I’ve never seen a rabbit in the garden before, although on the near-by battery there’s evidence of many. Perhaps my mother’s old cat had kept her lair clean but she died in April. But I have my dog with me and she comes in from the garden smelling of aromatics, lavender and rosemary, swept on as she ferrets through the hedges and I’d have thought her blunt hunting style would surely scare off any other tenants.

But the next morning, I saw him/her again but this time on the garden bank that rises up to the avenue. If (s)he was going to be a fixture, she had to have a name so I called her/him Peter(a) Rabbit. All sex options covered. I guess that makes me Mr McGregor, except I don’t really mind Peter(a) being there.

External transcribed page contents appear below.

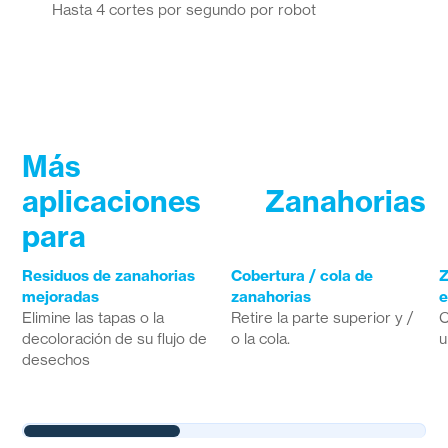
Hasta 4 cortes por segundo por robot
Más
aplicaciones
Zanahorias
para
Residuos de zanahorias
Cobertura / cola de
Z
mejoradas
zanahorias
e
Elimine las tapas o la
Retire la parte superior y /
C
decoloración de su flujo de
o la cola.
u
desechos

I see Peter(a) mainly in the morning and in the early evening, just before sunset. (S)he darts about the front garden bank, sniffs and nibbles this plant and that. One morning (s)he hopped up the stairs to the avenue and I thought (s)he was going to leave but (s)he thought the better of it and turned back to the garden. Another day she was in the middle of the side lawn, playing like a kitten, turning tight circles and angles for no other reason than ecstatic enjoyment.

I put carrot and zucchini out on the bank but they remained untouched for at least a week. Perhaps these are the wrong foods and I should look to fare such as lettuces and some French beans and then some radishes. But after years of drought, it’s been raining in Hobart and the normally yellow-grass hills on the other side of the Derwent River glow green. The house lawns are teased high by the first brush of summer, long and juicy. Why would you touch a raw carrot? And if (s)he helps keep the lawns down, they won’t need to be mown so much.

I’ve tried to take a photo but don’t have a camera with a decent lens. I’d have to get outside to get anywhere near close enough. Most sounds leave Peter(a) unaffected, the roar of a truck on the street or the noise of people on the footpath, but if I open the front door, camera in hand, the satellite-dish ears hear and in a flash (s)he’s gone.